А затем началось уверенное движение по полю к очковой зоне Уоррентауна. Раз за разом Рид проскальзывал через линию Хилтона и блокировал раннера, не давая ему вступить в игру. Но команда Хилтона все равно медленно продвигалась к воротам Уоррентауна. Когда синие были уже на последней десятиярдовой зоне красных, их квотербек совершил единственную за всю игру ошибку. Он дал сигнал пасовать вперед. Мяч полетел фулбеку, который развернулся, чтобы бросить его правому хавбеку. Но едва мяч оторвался от руки, как Рид подпрыгнул и перехватил его. Он споткнулся, но тут же восстановил равновесие и бросился к воротам Хилтона, оставив позади себя длинную цепь игроков в красном и синем. От ближайшего соперника его отделяло пять ярдов, но к тому моменту, когда он пересек свою линию сорока пяти ярдов, это расстояние сократилось до трех. Он повернул голову и огляделся. Его преследователь тяжело дышал, и Рид понял, что надо делать. Надо было попробовать увернуться. Как только соперник бросился на него всем телом, он резко отскочил, и соперник упал прямо за ним, промахнувшись всего лишь на какой-то фут.

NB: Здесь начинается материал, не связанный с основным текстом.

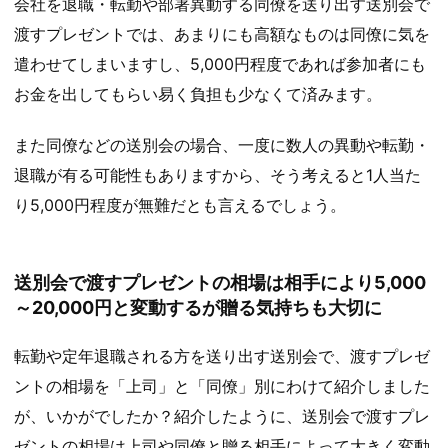
会社を退職・転勤や部署異動する同僚を送り出す送別会で
渡すプレゼントでは、あまりにも高額なものは同僚に気を
遣わせてしまいますし、5,000円程度であれば参加者にも
お金を出してもらい易く負担も少なくて済みます。
また同僚などの送別会の場合、一度に数人の異動や転勤・
退職が有る可能性もありますから、そう考えると1人当た
り5,000円程度が無難だとも言えるでしょう。
送別会で渡すプレゼントの相場は相手により5,000
～20,000円と変動するが贈る気持ちも大切に
転勤や定年退職される方を送り出す送別会で、渡すプレゼ
ントの相場を「上司」と「同僚」別にわけて紹介しました
が、いかがでしたか？紹介したように、送別会で渡すプレ
ゼントの相場は上司や同僚と贈る相手によって大きく変動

Теперь добежать до линии ворот было уже несложно, – когда Рид бросил мяч на землю и, счастливый, упал рядом, он услышал новый лозунг болельщиков, отдававшийся эхом по всему стадиону: «Раз, два, три, четыре, пять – Рид, выходи опять!»

Долг чести

– Прэйл!

– Я.

– Мартен!

– Выбыл.

– Сандерсон!

– Я!

– Карлтон, сегодня в караул!

– Он в лазарете.

– Есть добровольцы в караул?

– Я, я! – громко выкрикнул Джек Сандерсон.

– Принято, – сказал капитан и продолжил перекличку по списку.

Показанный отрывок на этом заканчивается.